Shaughnessy: Several companies don’t seem to have signal integrity people on staff at all.

Westerhoff: That’s true. So, the question becomes, “What can we bring to a broader engineering community that lets them make informed design decisions and increase their chance of first-pass design success?”

Shaughnessy: These are the people in the middle of your hypothetical analysis pyramid, I guess?

Westerhoff: Exactly. And what we see is that compliance analysis just works. It’s simpler, it’s reliable, and I can factor its conservative nature into my decision making. So, if I’ve got the ability to run compliance analysis as a hardware design engineer, there’s a lot of work I can do myself without needing a specialist involved. If the problem becomes too complex or the margins are too tight, that’s when I need a specialist to back me up.

Shaughnessy: This all fits in with your efforts to front-load the design process by using simulation earlier in the design cycle.

Westerhoff: Absolutely. We want to define the analysis flow and automate as much as possible to provide access to a wider engineering audience. We want to relieve “expert bottleneck” pressure, both to let experts focus on the tough problems and to give hardware engineers the tools they need to do more analysis on their own.

We need to provide better verification options to designers who are laying out boards to vendor guidelines. The questions I ask are: “Once you’ve laid out that design, how do you verify it before fab-out? Do you inspect it visually and hope for the best? Do you retain an external consultant to do analysis for you, which means every change is going to be another spin and more money? Do you compete for the time and attention of an internal signal integrity expert to do the analysis for you?” Truthfully, none of those is a particularly good option.

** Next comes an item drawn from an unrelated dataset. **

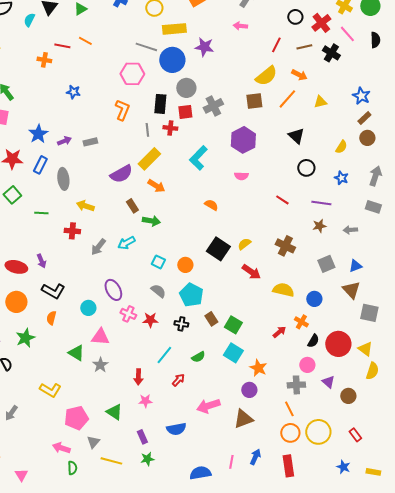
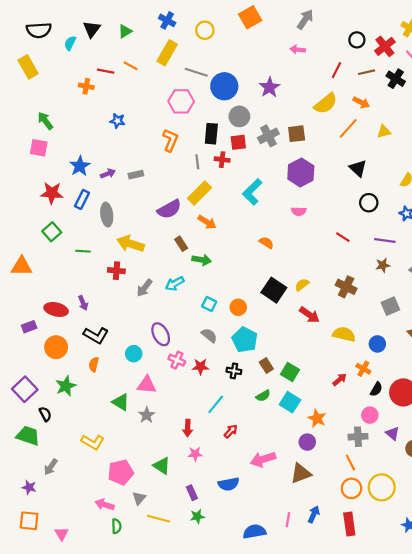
yellow rectangle: (174, 29) -> (167, 53), moved, turned -55
purple star: (204, 47) -> (270, 87), moved, turned 30
brown square: (254, 101) -> (297, 134), moved
yellow arrow: (85, 206) -> (130, 244), size x1.4
green semicircle: (198, 357) -> (263, 396), moved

Shaughnessy: They’re all expensive options.

Westerhoff: Yes. They’re time-consuming and expensive, whereas we’re usually trying to bring things to market quickly and on-budget. Can automated compliance analysis enable a broader group of designers to make better design decisions on their own? We think so.

Shaughnessy: What do you think of the conference so far, overall?

Westerhoff: We’re at the halfway point as we sit here. Attendance is obviously light, but the papers are good. I’ve been surprised at how many papers are contrasting IBIS-AMI vs. compliance-based approaches, and how many people are still trying to understand the differences.

Shaughnessy: Have you been out on the show floor much?

Westerhoff: Briefly—attendance was pretty thin. I saw a lot of measurement equipment and components, but not much else.

Shaughnessy: I’m just glad to see people at this point, and to get on an airplane.

Westerhoff: I wholeheartedly agree. The mood at the show, low attendance or not, is quite positive. I think people who are here came looking to make the best out of a difficult situation, and it seems to be working.

Shaughnessy: Well, great to see you again, Todd.

Westerhoff: Thanks. Great talking to you, Andy.